* GIVEN INFORMATION *
= Beginning of Section =
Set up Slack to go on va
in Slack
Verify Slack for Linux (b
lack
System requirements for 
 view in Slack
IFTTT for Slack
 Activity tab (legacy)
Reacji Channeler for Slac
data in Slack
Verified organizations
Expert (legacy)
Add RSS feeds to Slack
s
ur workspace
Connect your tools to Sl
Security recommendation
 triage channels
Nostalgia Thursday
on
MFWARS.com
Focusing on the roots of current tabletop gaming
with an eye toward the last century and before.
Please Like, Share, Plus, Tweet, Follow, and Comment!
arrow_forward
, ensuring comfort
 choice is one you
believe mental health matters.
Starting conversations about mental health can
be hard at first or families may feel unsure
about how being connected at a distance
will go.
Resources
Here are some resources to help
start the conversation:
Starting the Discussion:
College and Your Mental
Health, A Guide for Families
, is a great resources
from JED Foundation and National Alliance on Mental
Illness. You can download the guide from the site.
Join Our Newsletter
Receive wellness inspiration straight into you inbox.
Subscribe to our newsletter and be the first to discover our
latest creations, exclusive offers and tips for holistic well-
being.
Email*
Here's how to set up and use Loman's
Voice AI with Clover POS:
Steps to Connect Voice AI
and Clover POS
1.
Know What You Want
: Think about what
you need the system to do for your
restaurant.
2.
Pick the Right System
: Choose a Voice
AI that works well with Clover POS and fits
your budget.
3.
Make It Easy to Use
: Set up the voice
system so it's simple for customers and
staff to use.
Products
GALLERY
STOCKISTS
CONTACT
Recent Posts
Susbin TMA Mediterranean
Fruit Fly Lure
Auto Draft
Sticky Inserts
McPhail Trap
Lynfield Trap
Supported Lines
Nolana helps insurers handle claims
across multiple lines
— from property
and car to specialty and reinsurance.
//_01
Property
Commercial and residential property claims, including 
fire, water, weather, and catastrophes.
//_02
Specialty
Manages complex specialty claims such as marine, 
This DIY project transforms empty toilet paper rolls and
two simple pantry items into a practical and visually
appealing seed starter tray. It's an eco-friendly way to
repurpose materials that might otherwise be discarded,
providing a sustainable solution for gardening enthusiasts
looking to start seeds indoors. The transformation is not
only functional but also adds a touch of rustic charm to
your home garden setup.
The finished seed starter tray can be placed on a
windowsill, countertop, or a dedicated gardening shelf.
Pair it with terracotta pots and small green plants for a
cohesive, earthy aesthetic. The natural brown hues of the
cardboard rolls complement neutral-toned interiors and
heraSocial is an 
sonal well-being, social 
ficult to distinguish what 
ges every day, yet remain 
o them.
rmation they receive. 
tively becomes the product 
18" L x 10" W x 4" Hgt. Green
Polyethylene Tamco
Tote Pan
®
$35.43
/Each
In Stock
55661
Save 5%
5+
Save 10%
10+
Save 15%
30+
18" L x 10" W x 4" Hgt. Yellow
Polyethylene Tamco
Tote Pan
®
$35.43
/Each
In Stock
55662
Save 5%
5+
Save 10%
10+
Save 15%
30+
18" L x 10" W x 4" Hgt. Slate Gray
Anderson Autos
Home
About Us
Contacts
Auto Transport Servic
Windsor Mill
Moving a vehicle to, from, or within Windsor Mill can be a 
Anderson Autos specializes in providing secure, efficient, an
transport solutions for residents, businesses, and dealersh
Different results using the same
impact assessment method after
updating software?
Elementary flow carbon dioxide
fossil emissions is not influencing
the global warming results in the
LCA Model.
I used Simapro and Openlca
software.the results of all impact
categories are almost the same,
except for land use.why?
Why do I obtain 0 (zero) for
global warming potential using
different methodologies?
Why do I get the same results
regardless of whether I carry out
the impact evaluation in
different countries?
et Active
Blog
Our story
= End of Section =
= Beginning of Section =
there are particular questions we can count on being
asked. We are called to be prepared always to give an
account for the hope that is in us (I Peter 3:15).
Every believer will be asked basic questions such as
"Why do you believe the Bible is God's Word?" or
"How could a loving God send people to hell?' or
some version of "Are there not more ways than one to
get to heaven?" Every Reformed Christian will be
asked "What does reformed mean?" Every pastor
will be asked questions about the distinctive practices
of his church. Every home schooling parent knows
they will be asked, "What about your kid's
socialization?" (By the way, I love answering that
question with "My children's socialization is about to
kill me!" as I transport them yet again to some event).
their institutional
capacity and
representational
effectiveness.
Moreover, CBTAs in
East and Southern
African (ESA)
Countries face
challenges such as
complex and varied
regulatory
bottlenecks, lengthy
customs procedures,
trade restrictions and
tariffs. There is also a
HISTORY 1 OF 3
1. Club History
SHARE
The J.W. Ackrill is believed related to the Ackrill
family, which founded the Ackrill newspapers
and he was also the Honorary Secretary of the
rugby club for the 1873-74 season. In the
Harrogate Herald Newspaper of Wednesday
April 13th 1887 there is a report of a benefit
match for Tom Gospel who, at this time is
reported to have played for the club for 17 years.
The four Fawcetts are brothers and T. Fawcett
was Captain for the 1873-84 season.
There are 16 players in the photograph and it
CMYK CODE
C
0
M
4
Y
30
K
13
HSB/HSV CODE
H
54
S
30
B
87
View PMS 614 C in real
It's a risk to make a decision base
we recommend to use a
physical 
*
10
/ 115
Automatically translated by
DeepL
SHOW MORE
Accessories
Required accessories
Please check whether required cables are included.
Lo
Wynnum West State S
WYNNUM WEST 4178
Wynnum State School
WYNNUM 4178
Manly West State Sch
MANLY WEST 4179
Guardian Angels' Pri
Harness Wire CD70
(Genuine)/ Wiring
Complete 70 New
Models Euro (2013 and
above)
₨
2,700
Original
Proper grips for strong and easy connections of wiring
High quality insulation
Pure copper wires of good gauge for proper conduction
= End of Section =
* WHAT THE TASK ASKS *
The expected answer is a copy of each line in the listing above that contains "season".

* WRITTEN ANSWER *
rugby club for the 1873-74 season. In the
was Captain for the 1873-84 season.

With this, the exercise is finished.